Be it on record: I am not ready for
this thing called Christmas. I have not been ready for it since about
1985. That might have been the year the festive suckling pig was four
inches too long for my oven. Mercifully I forget how we made the
adjustment but a bit of trimming was involved and artful placement of
windfall crabapples. We used to get the succulent wienies from Mr.
McDowell, the inarticulate but
terrifically competent farmer on the Escarpment above Campbellville.
Times past.
We had traditions. Dinner was the
customary noisy scenario with assorted family ―
the good china clattering around, crackers and dumb paper hats,
assorted wines flowing, fights over never-enough stuffing, in-laws
with their uninvited dog, outlaws with dietary problems, teenage
drama, always a small child bawling. We could count on Mr. Host,
well-marinated in Beaujolais, crowning the event by face-planting
into his dessert, raising his head at moments to mumble
non-sequiturs. 
One time in the festive season a grown
child delivered caustic remarks to a full house about the current
(admittedly rather unwise) choice of my ... man-in-residence ... and
in the heated escalation I had to threaten both with eviction,
Christmas or not. Strained relations? Oh yes.
Another time my children ran away from
home. Together. Maybe not exactly at Christmas. It was a protest
against The House Rules. My shite cousin thought it was hilarious and
enjoyed elaborating on it to his own ends every time we saw him
thereafter (much less often than he expected).

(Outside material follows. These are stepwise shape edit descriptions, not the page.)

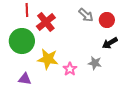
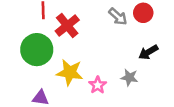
red circle: (107, 20) -> (143, 13), moved

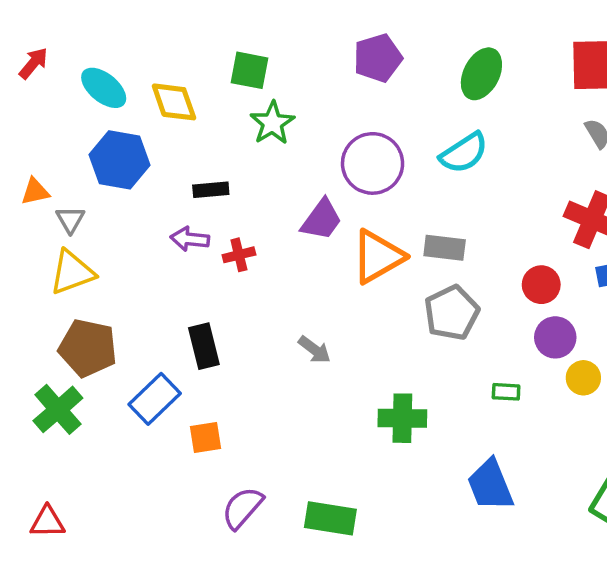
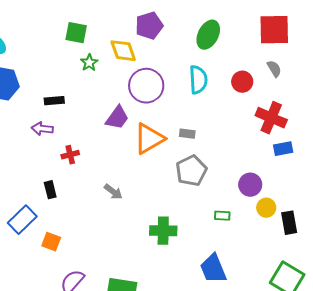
yellow diamond: (174, 102) -> (123, 51), moved
green star: (272, 123) -> (89, 63), size x0.7
cyan semicircle: (464, 153) -> (198, 80), turned -60
gray rectangle: (445, 248) -> (187, 134), size x0.7
red cross: (239, 255) -> (70, 155), moved
red circle: (541, 285) -> (242, 82), moved
black rectangle: (204, 346) -> (50, 190), size x0.7
orange square: (206, 438) -> (51, 242), turned 30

Naturally, none of
that was reported in the carefully composed Christmas Letter.
Remember them? When we used to exchange
those cheery photocopied letters tarted up with poinsettia stickers
and family photos? We had to assume the distant relatives and friends
―
the ones we never saw from one year to the next ―
had a consuming interest in what our kids did at school or how
many parties we had or whether husband's boss gave him a bonus. Hello
moi: just as guilty as the rest of the '80s parents.  
The Christmas Letter is what I used to
call it before I humbugged Christmas. Now I call it The Annual
Letter, in which I shamefully, unnecessarily apologize all over
myself for forgetting not even doing it every year.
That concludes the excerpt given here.